Les habitants se terrent chez eux ou fuient vers des zones perçues comme plus calmes, créant un climat de panique et de terreur comparable à celui observé les jours précédents.Ces affrontements s'inscrivent dans une escalade continue dans la zone depuis vendredi 20 février, marquée par des tentatives répétées des Wazalendo de reconquérir ou de consolider des positions stratégiques (notamment autour de l'aéroport), suivies de ripostes rapides de l'AFC/M23. Kavumu, située à une trentaine de kilomètres au nord de Bukavu, reste un point chaud en raison de sa position sur l'axe reliant le Sud-Kivu au Nord-Kivu et de sa proximité avec le parc national Kahuzi-Biega.Le cessez-le-feu fragile, négocié notamment via l'Angola et d'autres médiations régionales, est régulièrement violé des deux côtés, avec des accusations mutuelles d'attaques préventives ou d'initiatives hostiles. Les FARDC affirment respecter l'accord, mais les Wazalendo, en tant que forces supplétives locales, poursuivent souvent leurs opérations de manière autonome.À ce stade, aucun bilan précis des victimes (morts ou blessés) n'a été confirmé pour ce dimanche matin, bien que la psychose ambiante et les témoignages locaux évoquent une « journée de terreur ».

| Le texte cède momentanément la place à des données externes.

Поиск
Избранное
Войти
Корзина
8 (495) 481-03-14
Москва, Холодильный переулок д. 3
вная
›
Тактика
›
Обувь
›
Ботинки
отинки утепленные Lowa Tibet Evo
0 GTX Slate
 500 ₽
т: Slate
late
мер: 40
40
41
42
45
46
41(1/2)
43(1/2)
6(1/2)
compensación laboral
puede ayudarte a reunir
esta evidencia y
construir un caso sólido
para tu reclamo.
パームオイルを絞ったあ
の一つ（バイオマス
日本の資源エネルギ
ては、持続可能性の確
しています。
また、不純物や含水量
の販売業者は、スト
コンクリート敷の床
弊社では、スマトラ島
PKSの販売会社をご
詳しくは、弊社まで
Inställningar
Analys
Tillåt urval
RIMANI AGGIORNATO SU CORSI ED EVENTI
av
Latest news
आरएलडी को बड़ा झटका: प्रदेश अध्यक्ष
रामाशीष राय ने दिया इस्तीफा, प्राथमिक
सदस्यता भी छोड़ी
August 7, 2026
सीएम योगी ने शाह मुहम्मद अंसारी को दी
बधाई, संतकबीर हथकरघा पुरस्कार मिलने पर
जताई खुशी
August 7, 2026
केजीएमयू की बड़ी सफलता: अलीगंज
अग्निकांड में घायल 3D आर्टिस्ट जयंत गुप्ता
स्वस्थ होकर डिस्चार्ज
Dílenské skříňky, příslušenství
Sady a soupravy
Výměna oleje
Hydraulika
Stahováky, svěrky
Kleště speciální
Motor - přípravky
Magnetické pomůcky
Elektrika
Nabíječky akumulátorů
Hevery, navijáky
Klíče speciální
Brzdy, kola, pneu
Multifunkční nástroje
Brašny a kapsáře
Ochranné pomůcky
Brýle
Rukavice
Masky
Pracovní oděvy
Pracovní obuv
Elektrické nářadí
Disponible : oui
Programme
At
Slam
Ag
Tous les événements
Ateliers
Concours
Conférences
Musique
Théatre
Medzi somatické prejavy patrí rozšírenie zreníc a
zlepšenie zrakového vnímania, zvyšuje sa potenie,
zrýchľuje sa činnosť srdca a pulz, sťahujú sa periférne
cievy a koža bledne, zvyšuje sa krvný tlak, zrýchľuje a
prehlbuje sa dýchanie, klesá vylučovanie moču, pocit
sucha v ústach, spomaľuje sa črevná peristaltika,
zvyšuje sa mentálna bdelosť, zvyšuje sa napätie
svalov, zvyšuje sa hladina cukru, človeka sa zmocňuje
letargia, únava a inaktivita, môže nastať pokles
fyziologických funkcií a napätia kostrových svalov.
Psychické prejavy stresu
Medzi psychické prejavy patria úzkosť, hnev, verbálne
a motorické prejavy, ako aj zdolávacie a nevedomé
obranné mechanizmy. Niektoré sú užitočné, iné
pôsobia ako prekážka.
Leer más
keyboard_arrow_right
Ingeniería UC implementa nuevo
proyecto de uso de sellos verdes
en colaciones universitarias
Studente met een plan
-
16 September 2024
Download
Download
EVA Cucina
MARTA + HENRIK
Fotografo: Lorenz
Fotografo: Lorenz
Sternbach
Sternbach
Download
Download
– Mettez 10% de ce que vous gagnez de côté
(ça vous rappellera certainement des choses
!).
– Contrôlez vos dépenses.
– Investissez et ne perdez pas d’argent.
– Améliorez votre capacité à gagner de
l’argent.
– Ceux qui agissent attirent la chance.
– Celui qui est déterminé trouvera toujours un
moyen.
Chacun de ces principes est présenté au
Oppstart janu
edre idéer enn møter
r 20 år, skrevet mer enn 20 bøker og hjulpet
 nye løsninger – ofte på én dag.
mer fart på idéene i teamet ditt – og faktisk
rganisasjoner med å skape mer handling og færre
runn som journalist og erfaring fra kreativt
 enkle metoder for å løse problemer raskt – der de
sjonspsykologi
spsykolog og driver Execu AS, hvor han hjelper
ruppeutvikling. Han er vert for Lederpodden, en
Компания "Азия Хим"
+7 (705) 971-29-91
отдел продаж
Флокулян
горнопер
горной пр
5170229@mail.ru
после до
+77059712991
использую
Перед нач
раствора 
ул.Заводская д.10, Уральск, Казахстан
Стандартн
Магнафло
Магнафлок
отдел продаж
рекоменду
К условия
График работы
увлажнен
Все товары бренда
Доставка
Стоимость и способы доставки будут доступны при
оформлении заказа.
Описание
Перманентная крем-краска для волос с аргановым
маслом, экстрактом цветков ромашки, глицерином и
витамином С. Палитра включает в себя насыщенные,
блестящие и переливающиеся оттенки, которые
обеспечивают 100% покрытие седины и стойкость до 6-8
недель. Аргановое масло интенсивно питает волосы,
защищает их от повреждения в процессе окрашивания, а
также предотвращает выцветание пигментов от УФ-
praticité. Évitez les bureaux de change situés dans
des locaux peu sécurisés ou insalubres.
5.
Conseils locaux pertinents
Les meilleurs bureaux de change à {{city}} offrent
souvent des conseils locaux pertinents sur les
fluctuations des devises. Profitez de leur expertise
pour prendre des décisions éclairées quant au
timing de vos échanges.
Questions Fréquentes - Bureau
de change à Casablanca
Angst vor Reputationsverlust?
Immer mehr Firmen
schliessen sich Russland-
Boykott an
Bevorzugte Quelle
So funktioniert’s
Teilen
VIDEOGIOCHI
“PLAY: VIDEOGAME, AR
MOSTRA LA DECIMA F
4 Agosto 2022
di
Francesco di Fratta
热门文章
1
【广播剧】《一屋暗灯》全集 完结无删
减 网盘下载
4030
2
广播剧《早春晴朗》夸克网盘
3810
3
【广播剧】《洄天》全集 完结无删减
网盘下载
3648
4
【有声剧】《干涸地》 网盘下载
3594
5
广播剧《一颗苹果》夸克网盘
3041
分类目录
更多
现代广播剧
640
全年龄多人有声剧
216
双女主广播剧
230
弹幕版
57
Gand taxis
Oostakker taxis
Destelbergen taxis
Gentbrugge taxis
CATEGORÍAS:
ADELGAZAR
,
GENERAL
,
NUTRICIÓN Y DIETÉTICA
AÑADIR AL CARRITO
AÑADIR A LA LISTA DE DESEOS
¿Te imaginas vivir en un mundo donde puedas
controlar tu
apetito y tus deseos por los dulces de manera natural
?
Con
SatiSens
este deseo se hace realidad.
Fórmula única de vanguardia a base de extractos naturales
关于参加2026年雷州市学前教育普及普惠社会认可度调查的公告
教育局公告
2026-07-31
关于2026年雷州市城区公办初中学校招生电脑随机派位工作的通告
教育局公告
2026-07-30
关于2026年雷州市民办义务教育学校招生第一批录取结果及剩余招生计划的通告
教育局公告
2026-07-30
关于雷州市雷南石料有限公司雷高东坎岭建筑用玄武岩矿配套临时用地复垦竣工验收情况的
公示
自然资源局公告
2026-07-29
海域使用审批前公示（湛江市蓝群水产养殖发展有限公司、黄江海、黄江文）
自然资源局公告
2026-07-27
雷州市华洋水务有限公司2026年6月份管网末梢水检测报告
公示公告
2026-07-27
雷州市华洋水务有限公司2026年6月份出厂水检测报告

La zone demeure extrêmement volatile, et avec des possibles interventions des FARDC, des drones ou des renforts de part et d'autres. Cette recrudescence des violences s'ajoute à un contexte plus large de tensions persistantes dans l'Est de la RDC, où la coalition AFC/M23 continue son expansion malgré les efforts diplomatiques, aggravant les déplacements massifs de populations et la crise humanitaire. Restons vigilants face à l'évolution rapide de la situation.